Nei casi più gravi, si può ravvisare il reato di appropriazione indebita, che riguarda anche le ipotesi di impossessamento di denaro o altri beni mobili da parte di un coerede. Di solito le banche e gli altri istituti di credito tendono a prevenire queste situazioni bloccando i conti al momento della morte del titolare ed imponendo a ciascun coerede di dimostrare la sua qualità di coerede e l’entità della quota che gli spetta, per evitare di liquidare un ammontare non dovuto.

Come si divide tra i coeredi un conto cointestato

Infine, tieni presente che, in assenza di patti contrari (da dimostrare per iscritto) le somme giacenti sul conto cointestato vanno divise in parti uguali tra i cointestatari; ma se uno di essi è, o diventa, erede, bisogna rapportare tra la somma che gli apparteneva prima del decesso del contitolare da quella, ulteriore, cui ha diritto in base alla quota ereditaria ricevuta. Quindi è necessario dividere il saldo, tenendo presente che con la cointestazione del conto solo una parte, quella di pertinenza del defunto, e non l’intero ammontare depositato, va in successione tra i coeredi. Facciamo un esempio.

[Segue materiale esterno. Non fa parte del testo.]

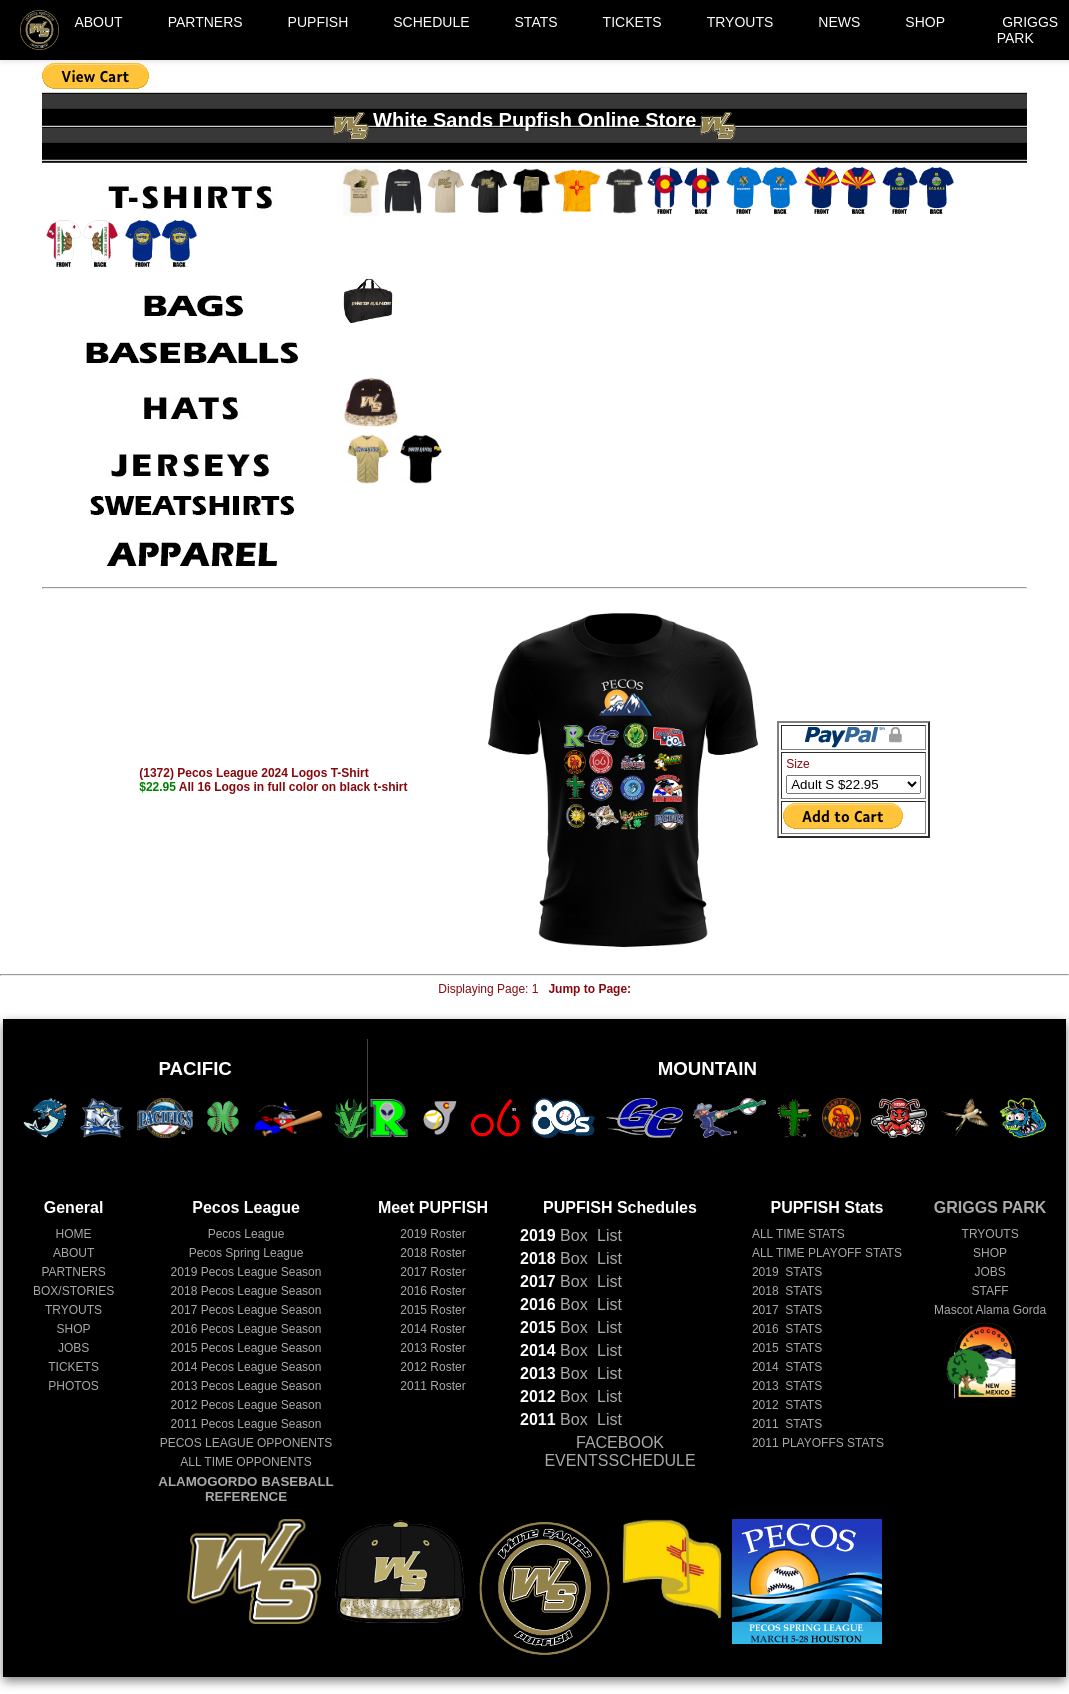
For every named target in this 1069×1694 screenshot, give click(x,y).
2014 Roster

Antonio è contitolare insieme al padre di un conto corrente a firme disgiunte su cui, al momento della morte del genitore, sono depositati 10.000 euro. Metà di quella somma appartiene esclusivamente a Marco, che concorrerà con gli altri eredi per l’attribuzione dell’altra metà, in quanto essa ricade nella successione ereditaria: i secondi 5.000 euro vanno divisi tra i coeredi. Quindi Marco avrà diritto a 5.000 euro più la parte corrispondente alla sua quota ereditaria.

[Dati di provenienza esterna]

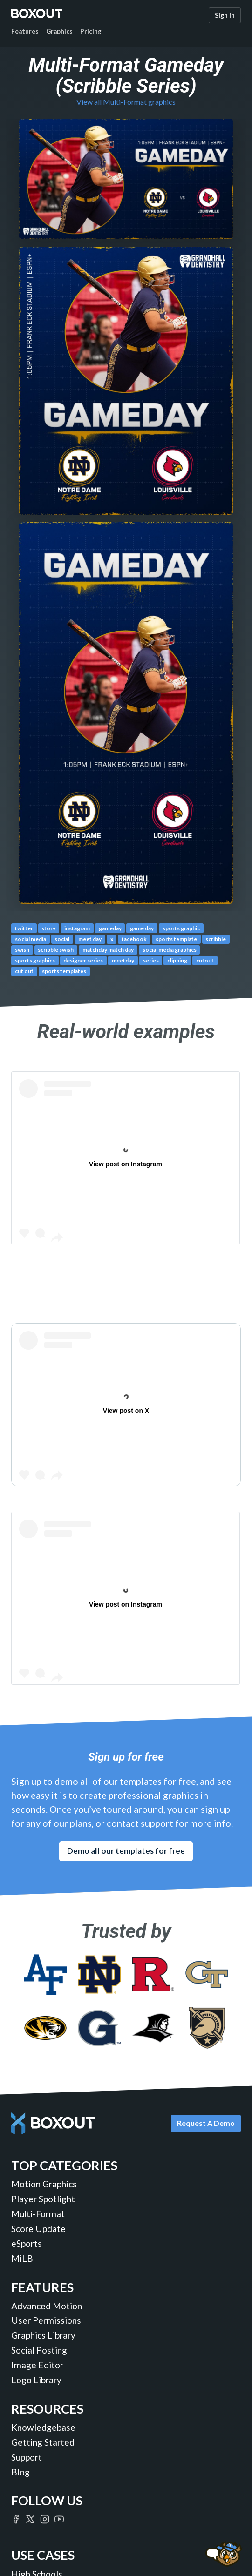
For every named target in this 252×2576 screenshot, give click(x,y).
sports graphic (181, 928)
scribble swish (56, 949)
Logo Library (36, 2379)
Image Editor (37, 2365)
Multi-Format (38, 2213)
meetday (123, 960)
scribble (215, 938)
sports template (176, 938)
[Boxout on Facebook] (15, 2518)
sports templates (64, 971)
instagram (77, 928)
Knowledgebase (43, 2427)
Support (26, 2457)
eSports (26, 2243)
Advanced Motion (46, 2305)
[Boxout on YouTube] (59, 2518)
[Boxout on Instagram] (44, 2518)
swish (22, 949)
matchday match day (108, 949)
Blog (20, 2472)
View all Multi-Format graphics (126, 101)
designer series (83, 960)
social (61, 938)
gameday (110, 928)
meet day (90, 938)
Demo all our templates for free (126, 1851)
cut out (24, 971)
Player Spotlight (43, 2198)
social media (30, 938)
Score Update (38, 2228)
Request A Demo (206, 2123)
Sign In (225, 15)
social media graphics (170, 949)
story (48, 928)
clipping (177, 960)
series (151, 960)
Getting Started (43, 2442)
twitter (24, 928)
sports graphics (35, 960)
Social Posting (39, 2350)
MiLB (22, 2258)
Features (25, 31)
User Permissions (46, 2320)
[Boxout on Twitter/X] (30, 2518)
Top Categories (64, 2165)
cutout (205, 960)
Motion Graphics (44, 2184)
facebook (134, 938)
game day (142, 928)
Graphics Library (43, 2335)
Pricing (91, 31)
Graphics (59, 31)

Contrasti tra coeredi: come evitarli

Abbiamo visto che per risolvere i contrasti tra coeredi sulla gestione e l’attribuzione dei beni mobili o immobili ricevuti in eredità esistono sia soluzioni bonarie, basate sull’accordo, sia rimedi giudiziari, che richiedono tempi di svolgimento più lunghi e, soprattutto, soluzioni che potrebbero non risultare soddisfacenti, come quando un immobile viene messo all’asta per un valore inferiore a quello di mercato (i prezzi a base d’asta vengono ribassati per invogliare gli acquirenti) e i coeredi, che devono soddisfarsi sul ricavato, sono costretti ad accontentarsi di una somma bassa e perdono tutti la proprietà del bene.

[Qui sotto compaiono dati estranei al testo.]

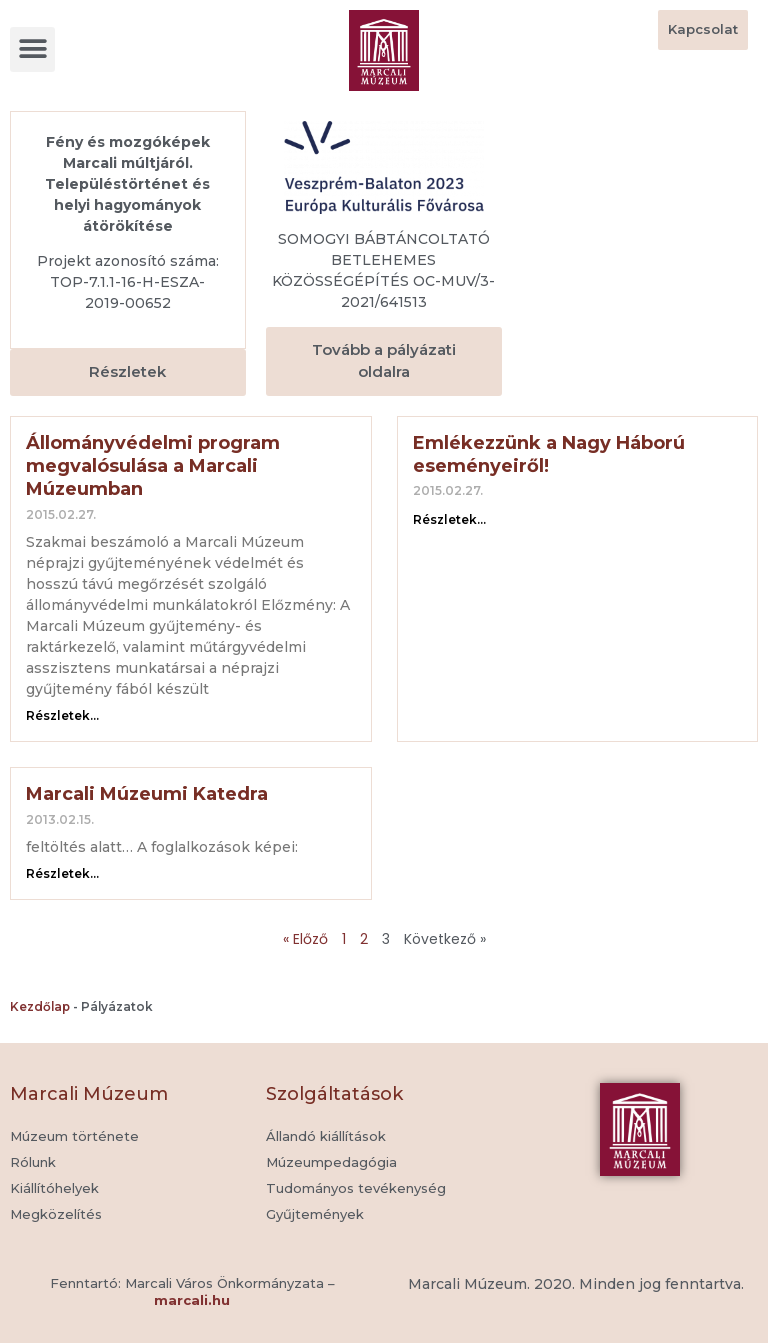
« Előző (305, 939)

È preferibile, quindi, tentare in tutti i modi una divisione amichevole e concordata dei beni tra i coeredi, rivolgendosi, nei casi più complessi, all’ausilio di professionisti esperti, come i notai, gli avvocati ed i tecnici che possono predisporre un progetto di divisione soddisfacente. Così si andrà in causa davanti al giudice solo nei casi estremi e davvero irrisolvibili.